CHAMPLAIN, N.Y.–The end of America, literally, can be found along countless forlorn and narrow roads like the one Mickey Matott lives on here in upstate New York. It winds a bit this way and that, past fields of soybeans and rickety barns, until it just stops, his modest house like a period at the end of a long sentence.

There is more paved road beyond. But that's Canada. In between, there is a gate with a large "Road Closed" sign affixed to it.

Matott has lived here long enough to notice some differences. For one, the steady stream of illegals – "aliens" they're called here – walking unimpeded into the U.S. on this road has all but stopped.

"Oh yeah," he laughs, shaking his head while standing on his stoop, "there used to be so many crossing all the time; they used to come by dragging their suitcases."

That's all changed, Matott says. "They really put a halt to it. Now they patrol all over – they've been down here 10 times already today."

Bearded and shirtless, the 55-year-old prison guard cuts an affable, Santa Claus-like figure as he relaxes on a recent weekend afternoon. But then he motions to the tall pine in his front yard. You have to look closely, but deep in the richly needled branches there's a surveillance camera, nearly undetectable in its black weatherproof housing, trained on the gate. Below it is an electronic sensor, its thin arm directed at the road.

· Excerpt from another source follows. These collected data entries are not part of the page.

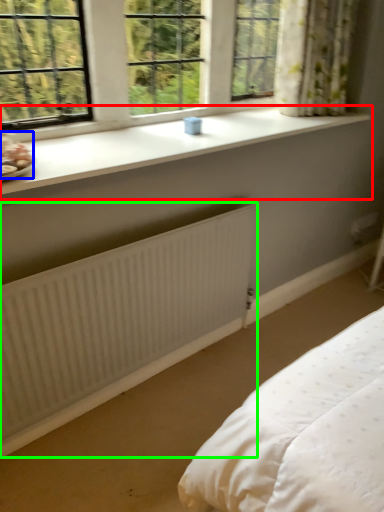 Question: Estimate the real-world distances between objects in this image. Which object is farther from window sill (highlighted by a red box), food (highlighted by a blue box) or radiator (highlighted by a green box)?

Choices:
 (A) food
 (B) radiator

Answer: (B) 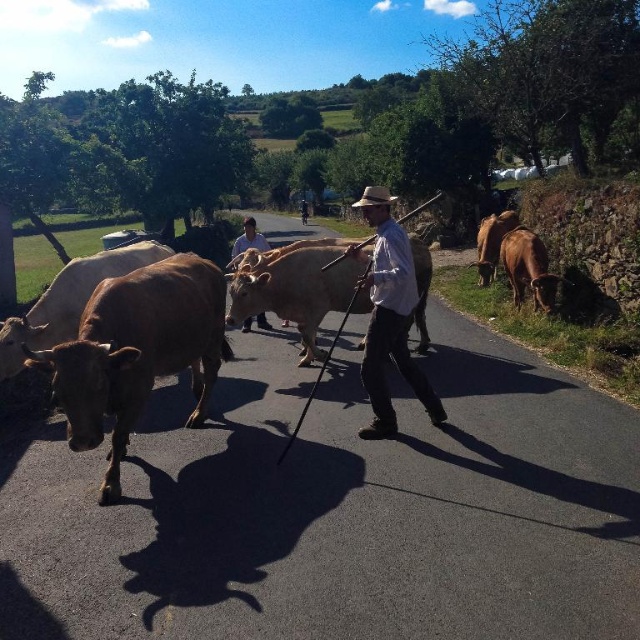 Does brown matte cow at left appear on the left side of brown matte bull at right?

Indeed, brown matte cow at left is positioned on the left side of brown matte bull at right.

Is brown matte cow at left further to the viewer compared to brown matte bull at right?

No, it is not.

Is point (125, 403) in front of point (547, 280)?

That is True.

Identify the location of brown matte cow at left. (138, 352).

Does point (396, 310) come farther from viewer compared to point (540, 280)?

No, (396, 310) is closer to viewer.

Is light brown cotton shirt at center shorter than brown matte bull at right?

Incorrect, light brown cotton shirt at center's height does not fall short of brown matte bull at right's.

The height and width of the screenshot is (640, 640). I want to click on light brown cotton shirt at center, so click(390, 324).

Image resolution: width=640 pixels, height=640 pixels. Find the location of `light brown cotton shirt at center`. light brown cotton shirt at center is located at coordinates (390, 324).

Can you confirm if brown matte cow at left is positioned to the left of white shirt at center?

No, brown matte cow at left is not to the left of white shirt at center.

Does brown matte cow at left lie in front of white shirt at center?

Yes, brown matte cow at left is in front of white shirt at center.

This screenshot has width=640, height=640. Identify the location of brown matte cow at left. (138, 352).

Where is `brown matte cow at left`? The height and width of the screenshot is (640, 640). brown matte cow at left is located at coordinates (138, 352).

Matott is a proud American, but living right on the border with Canada, he sees a potential dark side to the intense new border security. Apart from the comings and goings of illegal aliens, the government now knows when Matott himself has left and returned to his house. He has emerged from his front door to find U.S. Border Patrol agents in his yard, he says (his dogs even bit one once).

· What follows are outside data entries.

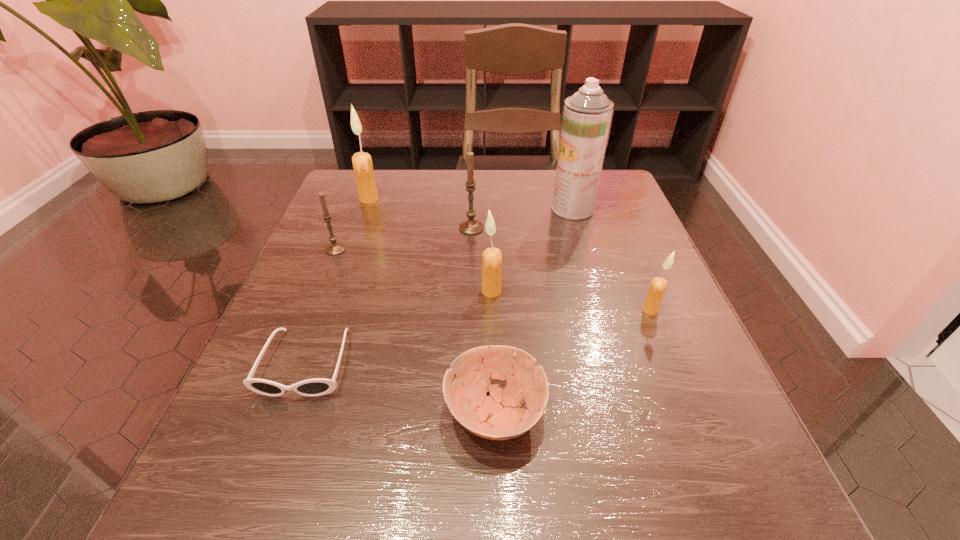 Identify the location of vacant position located on the back of the rightmost cream candle. (614, 222).

The height and width of the screenshot is (540, 960). In order to click on vacant space located on the right of the fourth farthest object in this screenshot , I will do `click(482, 249)`.

I want to click on vacant space located on the back of the brown bowl, so click(x=491, y=267).

Locate an element on the screen. This screenshot has width=960, height=540. aerosol can present at the far edge is located at coordinates (587, 114).

Locate an element on the screen. sunglasses that is at the left edge is located at coordinates (315, 387).

The image size is (960, 540). I want to click on aerosol can that is at the right edge, so click(587, 114).

Find the location of `candle that is at the right edge`. candle that is at the right edge is located at coordinates [657, 288].

Identify the location of object located in the far left corner section of the desktop. This screenshot has height=540, width=960. (362, 163).

This screenshot has height=540, width=960. Identify the location of object positioned at the far right corner. (587, 114).

I want to click on vacant space at the far edge of the desktop, so click(496, 203).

"They can come right into your house if they want," he says. "It's all gone a bit too far." (The Champlain Border Patrol says agents will enter private property unannounced, but not a private dwelling.)

Seven years after the terrorist attacks of 9/11, the longest unguarded border in the world is becoming increasingly guarded. As critics continue to insist it's vulnerable to undetected entry by terrorists, the border is being squeezed tighter.

And illegal crossers are getting the message, the Border Patrol asserts.

Along the northern frontier, the number of arrests has been dropping steadily and significantly since before 9/11 – from more than 12,000 each year before 2001 to 6,380 last year. While it's impossible to know how many people try to sneak into the U.S., arrests are considered one of the best barometers. "We believe people are being deterred from entering the U.S. because the chances of them getting caught are now much greater," says Border Patrol operations officer Mark Henry. "A lot of it also has to do with us getting the right combination of personnel, technology and infrastructure on the border. We've received more agents, more sensors, more cars, more boats, more airplanes."The trend is reflected on the southern border with Mexico as well, where arrests are down significantly. More agents, an emphasis on prosecuting crossers instead of just deporting them and laws cracking down on employers who use illegal aliens, as well as a faltering economy, are all seen as contributing to the effect.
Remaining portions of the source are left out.